Sila|EthereumとACH(全銀システムに相当)を接続する APIプラットフォーム概観
2020年04月18日
この記事を簡単にまとめると(AI要約)
目次
- 前提
- Sila概要
- フィンテック系スタートアップが決済事業に参入しにくい環境
- Silaプラットフォームで構築された決済アプリ
- ACHへのアクセスを可能にする仕組み
- 日本の内国為替取引及びSilaの有用性考察
- 総論
前提
本レポートでは、米国ACHとEthereumブロックチェーンを基盤とした決済および銀行APIを提供するプラットフォームSilaを概観します。

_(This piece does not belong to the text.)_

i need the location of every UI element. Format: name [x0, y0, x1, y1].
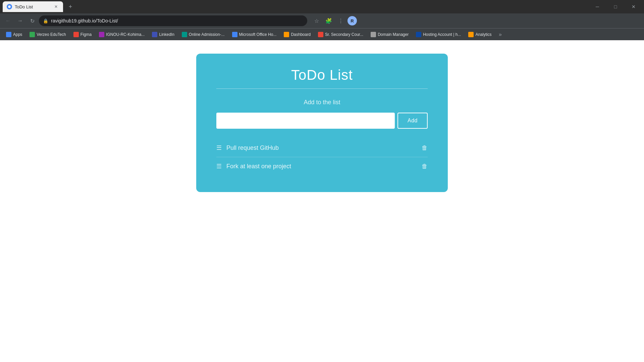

ACH(Automated Clearing House)とは国内における全銀システム(一般社団法人全国銀行資金決済ネットワーク/全銀ネット運営)に相当する銀行間の資金決済を行うシステムです。米国にはACHの他に、Wire Transferという銀行口座間の送金システムも存在しますが、後者と比べると送金日数はかかるものの、その手数料の安さからACHを利用した公共料金の支払いや給与振り込みなど小切手に変わる決済手段として利用されています。
Silaの目的は大きく2つあり、1つはこのACHの送金処理にかかる日数を代替手段により短縮すること、2つ目はACHへのアクセスを仲介し、スタートアップ企業の決済事業参入のハードルを下げることにあります。
1つめの目的は24時間365日銀行間決済に対応した全銀システムがある我が国では、Silaの仕組みを応用したとしても送金スピードという点でUXの改善をもたらすとは考えにくいです。しかし2つめの目的については、現時点の我が国では金融機関以外の企業が全銀システムへのアクセスが難しいことや送金手数料が高いことを鑑みると、フィンテックの普及という点においてSilaの提案するSaaSモデルのソリューションには一定の有用性があるのではないかと筆者は考えます。またそれがフィンテック普及を促進するのであれば、間接的に顧客の金融体験向上にもつながるのではないでしょうか。
本レポートは主にスタートアップによる金融サービス構築の場としてSilaを取り上げ、その仕組みと有用性の理解を目的とします。